The Most Popular Personal Narrative Essays of 2025
Recently, I lamented an obnoxiously writerly desire to my husband: I wish I had more of a window into other people’s lives.
He gave me a puzzled look. “Katie,” he said. “You’re an editor. A personal narrative editor.”
This made me laugh out loud. Of course! How obvious. I’d been too busy imagining something more literal—going inside people’s homes or something, like in a Samanta Schweblin story. It’s a desire born from a larger want: to better understand others, to connect more deeply. But this is, indeed, a privilege I already have, and one I hope to never take for granted. Through reading, editing, and publishing personal narratives, I spend each day connecting intimately with writers and their personal stories. And while I might get to do this more than most, it’s something any of us, as readers, can do. To engage with art is to be a voyeur of sorts, one who peers only into windows left intentionally open. We look with a goal of better understanding one another or ourselves or—more often than not—a bit of both. It’s through this looking that we become more expansive, and more bound to our collective humanity.
Each of the essays below, our most popular of the year, is a window into a distinctive life and moment, each unique and emotionally resonant. This year, our readers were especially drawn toward reflections on the meaning of home and the forces that shape us in youth. In “Southings,” Thomas Dai reflects on how the American South has stayed with him many years after moving away, probing the meaning and experience of being an Asian Southerner. Maggie Andersen’s “Bus Chasers” looks back on how her father guided her through her hometown of Chicago—where she still lives in the home she grew up in, now a parent herself. In “That Old House,” after moving back to the New England of her youth, Lydia C. Buchanan faces down a reality shared by many: What happens when you realize you want to own a home but may never be able to afford it? All five of these essays take on similar topics and feelings, but their authors shift the prism each time, such that they become brand new.
Take a walk back through our most-read personal narratives of 2025, where you can peer into the open window of someone else’s life, and maybe find a piece of yourself in the process.
– Katie Henken Robinson
Senior Editor

We Were Teens Seeking the Attention of Men, and They Could Smell It on Us by Sarah Gerard
In “M.A.S.H,” Sarah Gerard details her experiences with mistreatment at the hands of predatory men, particularly one who worked at her father’s advertising firm. The piece is punctuated by painfully clear markers of awkward tweenage years and subtly pervasive sexism. Through variations on the refrain “It was a different time” and meditations on the fickle nature of memory, Gerard’s essay stands out as a powerful testament to the lifelong impact of a cultural disregard for the wellbeing of young girls.
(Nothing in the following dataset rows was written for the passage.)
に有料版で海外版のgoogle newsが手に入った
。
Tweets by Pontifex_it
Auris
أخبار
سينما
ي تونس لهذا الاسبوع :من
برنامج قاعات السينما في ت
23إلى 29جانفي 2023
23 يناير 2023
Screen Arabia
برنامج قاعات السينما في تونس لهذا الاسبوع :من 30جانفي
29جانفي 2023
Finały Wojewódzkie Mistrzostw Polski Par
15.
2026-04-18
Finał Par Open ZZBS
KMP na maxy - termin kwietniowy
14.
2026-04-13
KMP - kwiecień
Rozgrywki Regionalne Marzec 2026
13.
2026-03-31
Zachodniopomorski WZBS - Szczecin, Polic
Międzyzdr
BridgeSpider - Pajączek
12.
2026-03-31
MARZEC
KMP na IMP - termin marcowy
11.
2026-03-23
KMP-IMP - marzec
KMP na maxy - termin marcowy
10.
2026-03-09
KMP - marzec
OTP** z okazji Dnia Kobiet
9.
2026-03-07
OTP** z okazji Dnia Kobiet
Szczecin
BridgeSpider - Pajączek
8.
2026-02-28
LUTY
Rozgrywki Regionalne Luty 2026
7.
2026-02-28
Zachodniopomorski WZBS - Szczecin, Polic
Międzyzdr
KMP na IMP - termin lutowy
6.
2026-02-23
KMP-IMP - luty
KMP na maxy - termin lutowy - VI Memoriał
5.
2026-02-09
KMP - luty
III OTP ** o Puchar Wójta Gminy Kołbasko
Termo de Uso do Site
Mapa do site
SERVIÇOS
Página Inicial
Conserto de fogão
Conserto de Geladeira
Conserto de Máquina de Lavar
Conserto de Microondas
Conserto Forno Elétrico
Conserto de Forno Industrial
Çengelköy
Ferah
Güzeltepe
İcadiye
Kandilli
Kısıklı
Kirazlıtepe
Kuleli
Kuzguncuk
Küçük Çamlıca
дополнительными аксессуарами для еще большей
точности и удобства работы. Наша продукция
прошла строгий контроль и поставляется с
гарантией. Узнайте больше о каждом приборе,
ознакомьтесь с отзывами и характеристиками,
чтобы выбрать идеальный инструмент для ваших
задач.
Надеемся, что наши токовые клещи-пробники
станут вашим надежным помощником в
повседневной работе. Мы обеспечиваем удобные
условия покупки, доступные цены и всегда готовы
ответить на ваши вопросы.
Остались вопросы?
I Can Never Own My Perfect Home by Lydia C. Buchanan
You might know the feeling of coming across the house: The one in the nice neighborhood you travel through on the way to your (far less charming) home, the one that calls to you; almost convinces you that home ownership couldn’t possibly be as arduous as you’ve been led to believe, the one that makes you overwhelmingly jealous of the exceedingly lucky family inhabiting it. In “That Old House,” Lydia C. Buchanan considers the impossibility of owning this perfect home, writing: “We have things our parents had—Puritan work ethics and loves of beauty—and things our parents didn’t have—graduate degrees and student loans and two-career households—but property ownership isn’t for us.” In an age of horrible housing prospects, anyone who has chased their literary dreams at the expense of financial stability will relate to Buchanan’s lament.

Losing My Dad in Installments by Mariana Serapicos
Mariana Serapicos takes readers on a journey through life before, during, and after her father’s battle with ALS in “When The Ocean Retreats.” Serapicos reflects on the strain of losing a parent to a debilitating disease while crafting a beautifully rendered portrait of her dad and his influence. Oscillating between a myriad of memories and places, this heartfelt essay pays close attention to the value of record-keeping and learning how to move forward after loss.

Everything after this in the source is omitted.